May 1 2015
By Eleanor McDermid, Senior medwireNews Reporter
Giving oral insulin to children at genetic high risk of diabetes stimulates a regulatory immune response without inducing hypoglycaemia, show the findings of the Pre-POINT study.
Pre-POINT was a double-blind, placebo-controlled trial that investigated oral insulin doses ranging from 2.5 to 67.5 mg for up to 18 months.
The highest dose was the most effective, with 83.3% of children given this dose developing an antibody or T-cell response, compared with between 16.7% and 33.3% for lower doses and 20.0% for placebo.
“The immune response observed in insulin-treated children did not display the features typically associated with type 1 diabetes, such as a dominant proinflammatory IFNG CD4+ T-cell response”, Ezio Bonifacio (DFG Center for Regenerative Therapies, Dresden, Germany) and study co-authors write in JAMA.
A total of 25 children, aged between 2 and 7 years, participated in the trial. They had no autoantibodies to glutamic acid decarboxylase (GAD)65 or insulinoma-associated antigen (IA)-2, but did have two first-degree relatives or a sibling with Type 1 diabetes, and also a high-risk human leukocyte antigen haplotype.
Ten children received placebo and 15 were given oral insulin, with nine receiving a dose escalation. Among the six children who received the highest dose (67.5 mg/day), three had increased serum immunoglobulin (Ig)G binding to insulin, and two had a T-cell response to insulin and two to proinsulin.
Changes in the gene expression of insulin-responsive T cells showed a profile typical of FOXP3+ regulatory cells. The ratio of FOXP3+ cells to pro-inflammatory interferon-γ–releasing T cells was 1.05 for insulin-responsive cells and 1.15 for proinsulin-responsive cells, compared with a reported ratio of 0.26 in proinsulin-responsive T cells in islet cell autoantibody-positive children.
None of the patients displayed symptoms of hypoglycaemia after taking insulin, and none of the children developed GAD65 or IA-2 autoantibodies during follow-up, which ended 12 months after dose escalation.

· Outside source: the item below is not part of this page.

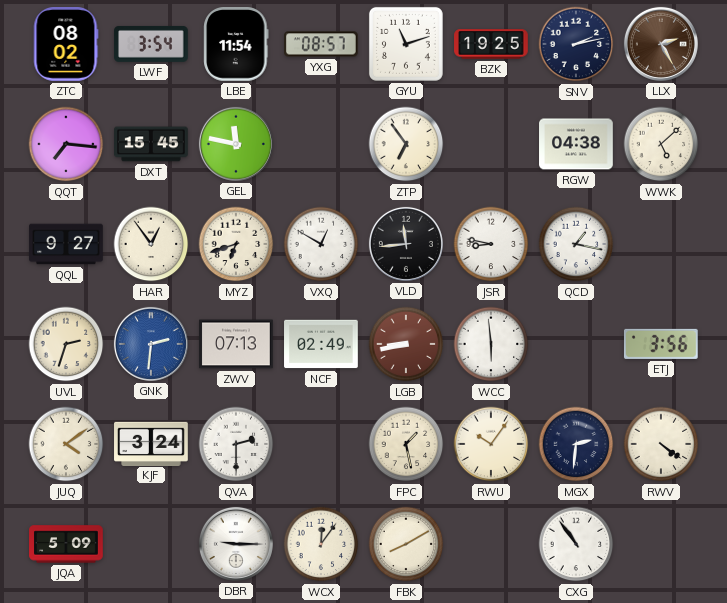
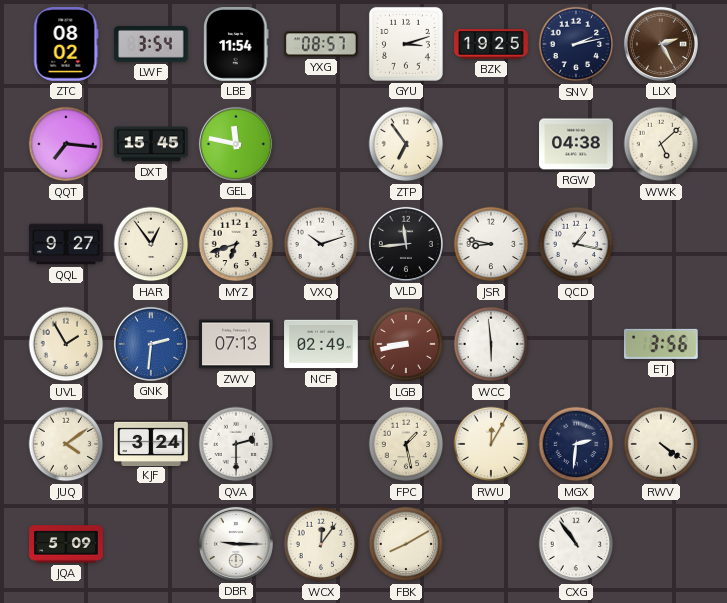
GYU: 11:12 -> 3:12
VXQ: 12:50 -> 10:12
UVL: 2:33 -> 1:55
RWU: 10:06 -> 12:05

However, editorialist Jay Skyler (University of Miami Miller School of Medicine, Florida, USA) observes that the trial participants were past the age of peak islet cell autoantibody incidence, which is between 6 months and 2 years.
“It is possible that the study included a survivor cohort that was antibody-negative because the participants had already passed the period of likely seroconversion”, he says. “Consequently, to avoid missing enrollment prior to seroconversion, a definitive trial would need to enroll individuals younger than 1 year.”